• TRY IT:
Please transcribe the data exactly as shown, skipping the images.

• ENTRIES SHOWN:
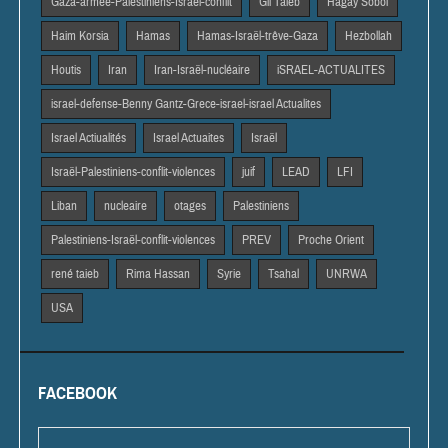
Gaza-armée-Palestiniens-Israël-conflit
Gil Taieb
Hagay Sobol
Haim Korsia
Hamas
Hamas-Israël-trêve-Gaza
Hezbollah
Houtis
Iran
Iran-Israël-nucléaire
iSRAEL-ACTUALITES
israel-defense-Benny Gantz-Grece-israel-israel Actualites
Israel Actiualités
Israel Actuaites
Israël
Israël-Palestiniens-conflit-violences
juif
LEAD
LFI
Liban
nucleaire
otages
Palestiniens
Palestiniens-Israël-conflit-violences
PREV
Proche Orient
rené taieb
Rima Hassan
Syrie
Tsahal
UNRWA
USA
FACEBOOK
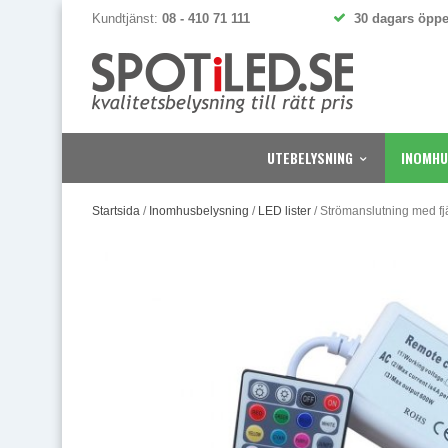
Kundtjänst:
08 - 410 71 111
30 dagars öppe
UTEBELYSNING
INOMHU
Startsida
/
Inomhusbelysning
/
LED lister
/
Strömanslutning med fj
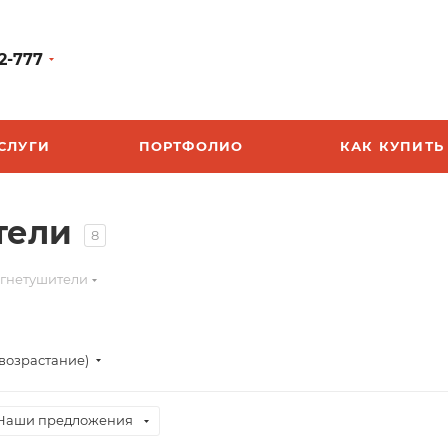
2-777
СЛУГИ
ПОРТФОЛИО
КАК КУПИТЬ
тели
8
гнетушители
(возрастание)
Наши предложения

• ANSWER TO THIS PROBLEM:
Gaza-armée-Palestiniens-Israël-conflit
Gil Taieb
Hagay Sobol
Haim Korsia
Hamas
Hamas-Israël-trêve-Gaza
Hezbollah
Houtis
Iran
Iran-Israël-nucléaire
iSRAEL-ACTUALITES
israel-defense-Benny Gantz-Grece-israel-israel Actualites
Israel Actiualités
Israel Actuaites
Israël
Israël-Palestiniens-conflit-violences
juif
LEAD
LFI
Liban
nucleaire
otages
Palestiniens
Palestiniens-Israël-conflit-violences
PREV
Proche Orient
rené taieb
Rima Hassan
Syrie
Tsahal
UNRWA
USA
FACEBOOK
Kundtjänst:
08 - 410 71 111
30 dagars öppe
UTEBELYSNING
INOMHU
Startsida
/
Inomhusbelysning
/
LED lister
/
Strömanslutning med fj
2-777
СЛУГИ
ПОРТФОЛИО
КАК КУПИТЬ
тели
8
гнетушители
(возрастание)
Наши предложения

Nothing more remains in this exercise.